Wherever the string "пройти" appears in the records, return the line that holds it.

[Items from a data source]
---

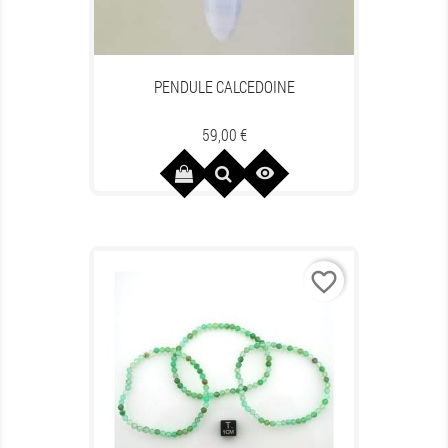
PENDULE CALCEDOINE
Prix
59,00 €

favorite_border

---

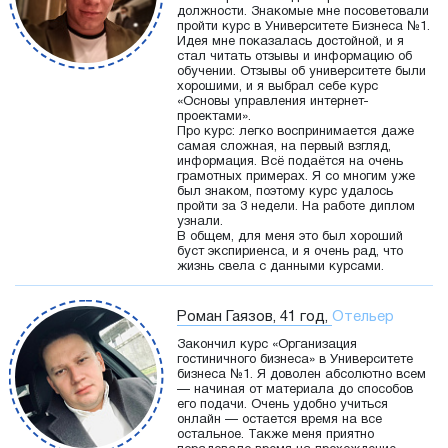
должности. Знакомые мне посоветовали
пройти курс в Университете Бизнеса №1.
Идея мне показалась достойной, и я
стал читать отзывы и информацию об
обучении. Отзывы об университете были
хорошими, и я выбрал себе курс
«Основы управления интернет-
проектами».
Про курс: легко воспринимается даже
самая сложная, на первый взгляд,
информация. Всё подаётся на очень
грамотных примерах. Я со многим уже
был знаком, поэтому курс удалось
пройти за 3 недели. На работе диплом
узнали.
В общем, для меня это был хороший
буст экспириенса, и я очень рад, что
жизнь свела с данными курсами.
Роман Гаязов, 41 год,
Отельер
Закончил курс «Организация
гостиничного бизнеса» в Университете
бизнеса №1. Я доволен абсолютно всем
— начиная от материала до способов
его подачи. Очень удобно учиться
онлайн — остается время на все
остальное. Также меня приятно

---

OUTPUT FOR THIS TASK:
пройти курс в Университете Бизнеса №1.
пройти за 3 недели. На работе диплом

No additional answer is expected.